Whether rearrange() converges or not depends to a large degree on the underlying sorting algorithm. We found that unstable sorting algorithms such as C’s qsort() lead to rearrange() not terminating on certain input matrices.

One such example is the above matrix B, for which the 2nd/3rd column are constantly swapped after the first column being rearranged since the row sum of all others is (4,4,4) and termination then depends on how ranks are assigned to these three equal numbers.

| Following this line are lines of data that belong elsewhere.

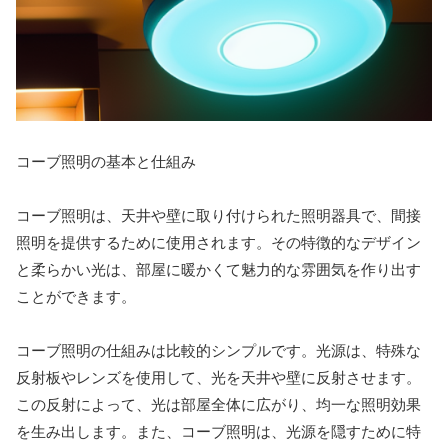
コーブ照明の基本と仕組み
コーブ照明は、天井や壁に取り付けられた照明器具で、間接
照明を提供するために使用されます。その特徴的なデザイン
と柔らかい光は、部屋に暖かくて魅力的な雰囲気を作り出す
ことができます。
コーブ照明の仕組みは比較的シンプルです。光源は、特殊な
反射板やレンズを使用して、光を天井や壁に反射させます。
この反射によって、光は部屋全体に広がり、均一な照明効果
を生み出します。また、コーブ照明は、光源を隠すために特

The current implementation is still not based on a stable sorting algorithm (as this would largely compromise run time) but a) is comparably fast and b) terminates on all input matrices. To see the latter, consider the following example in which we investigate the possible output matrices of rearrange() on all input matrices (obviously only for \(d = 3\) due to run time; larger \(N\) can be chosen but note that the effort is \((N!)^{d-1}\) here!). Also note that we do not actually run the code here (to save run time)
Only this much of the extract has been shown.